PROVIDED RECORDS:
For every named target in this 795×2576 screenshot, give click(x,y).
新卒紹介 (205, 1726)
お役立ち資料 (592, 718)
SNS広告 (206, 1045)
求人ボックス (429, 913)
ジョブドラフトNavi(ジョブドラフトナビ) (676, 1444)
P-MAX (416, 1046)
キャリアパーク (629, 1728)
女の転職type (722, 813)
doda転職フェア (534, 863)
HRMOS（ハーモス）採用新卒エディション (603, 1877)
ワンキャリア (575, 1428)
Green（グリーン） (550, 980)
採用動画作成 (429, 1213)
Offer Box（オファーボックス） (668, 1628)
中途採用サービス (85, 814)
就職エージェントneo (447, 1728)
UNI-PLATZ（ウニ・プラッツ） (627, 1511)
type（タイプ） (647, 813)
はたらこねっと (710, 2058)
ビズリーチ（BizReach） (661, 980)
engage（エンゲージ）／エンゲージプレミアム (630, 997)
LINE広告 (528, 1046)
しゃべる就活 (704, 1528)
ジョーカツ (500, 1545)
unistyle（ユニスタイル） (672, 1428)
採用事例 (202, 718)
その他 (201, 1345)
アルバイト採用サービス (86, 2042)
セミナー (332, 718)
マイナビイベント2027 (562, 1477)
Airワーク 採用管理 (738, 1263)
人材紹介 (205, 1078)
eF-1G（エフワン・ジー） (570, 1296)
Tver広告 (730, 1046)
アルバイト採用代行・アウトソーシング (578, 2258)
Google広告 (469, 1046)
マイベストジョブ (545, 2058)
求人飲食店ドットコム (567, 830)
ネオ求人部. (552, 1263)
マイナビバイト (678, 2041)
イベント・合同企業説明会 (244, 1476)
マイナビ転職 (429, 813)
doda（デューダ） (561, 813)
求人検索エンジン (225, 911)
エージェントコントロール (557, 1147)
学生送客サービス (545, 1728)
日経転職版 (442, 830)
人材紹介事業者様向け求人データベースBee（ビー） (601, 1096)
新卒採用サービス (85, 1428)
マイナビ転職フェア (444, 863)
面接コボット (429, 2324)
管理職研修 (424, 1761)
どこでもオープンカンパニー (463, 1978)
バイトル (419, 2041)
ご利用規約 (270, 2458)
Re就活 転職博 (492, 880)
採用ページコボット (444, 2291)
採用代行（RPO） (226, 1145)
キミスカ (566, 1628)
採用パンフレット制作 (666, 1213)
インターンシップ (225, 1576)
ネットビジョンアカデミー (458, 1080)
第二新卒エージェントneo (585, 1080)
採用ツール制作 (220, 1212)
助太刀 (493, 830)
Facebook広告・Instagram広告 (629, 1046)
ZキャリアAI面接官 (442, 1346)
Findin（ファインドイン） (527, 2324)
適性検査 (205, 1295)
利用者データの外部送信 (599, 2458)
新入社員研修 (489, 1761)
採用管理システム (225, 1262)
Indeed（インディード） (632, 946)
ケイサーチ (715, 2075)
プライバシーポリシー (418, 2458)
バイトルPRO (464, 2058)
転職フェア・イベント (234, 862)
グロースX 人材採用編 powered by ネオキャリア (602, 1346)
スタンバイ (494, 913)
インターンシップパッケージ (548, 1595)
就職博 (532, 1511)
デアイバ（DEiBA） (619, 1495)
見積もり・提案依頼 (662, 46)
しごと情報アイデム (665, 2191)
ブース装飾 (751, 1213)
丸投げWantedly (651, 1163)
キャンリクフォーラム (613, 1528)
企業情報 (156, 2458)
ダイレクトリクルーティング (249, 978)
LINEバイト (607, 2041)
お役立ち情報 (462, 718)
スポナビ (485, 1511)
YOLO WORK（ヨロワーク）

EXERCISE AIM: Print, from the entries above, the line with "採用事例 (202, 718)", the line with "日経転職版 (442, 830)" and all lines between them, exactly and with nothing else.

SOLUTION FOR THIS PROBLEM:
採用事例 (202, 718)
その他 (201, 1345)
アルバイト採用サービス (86, 2042)
セミナー (332, 718)
マイナビイベント2027 (562, 1477)
Airワーク 採用管理 (738, 1263)
人材紹介 (205, 1078)
eF-1G（エフワン・ジー） (570, 1296)
Tver広告 (730, 1046)
アルバイト採用代行・アウトソーシング (578, 2258)
Google広告 (469, 1046)
マイベストジョブ (545, 2058)
求人飲食店ドットコム (567, 830)
ネオ求人部. (552, 1263)
マイナビバイト (678, 2041)
イベント・合同企業説明会 (244, 1476)
マイナビ転職 (429, 813)
doda（デューダ） (561, 813)
求人検索エンジン (225, 911)
エージェントコントロール (557, 1147)
学生送客サービス (545, 1728)
日経転職版 (442, 830)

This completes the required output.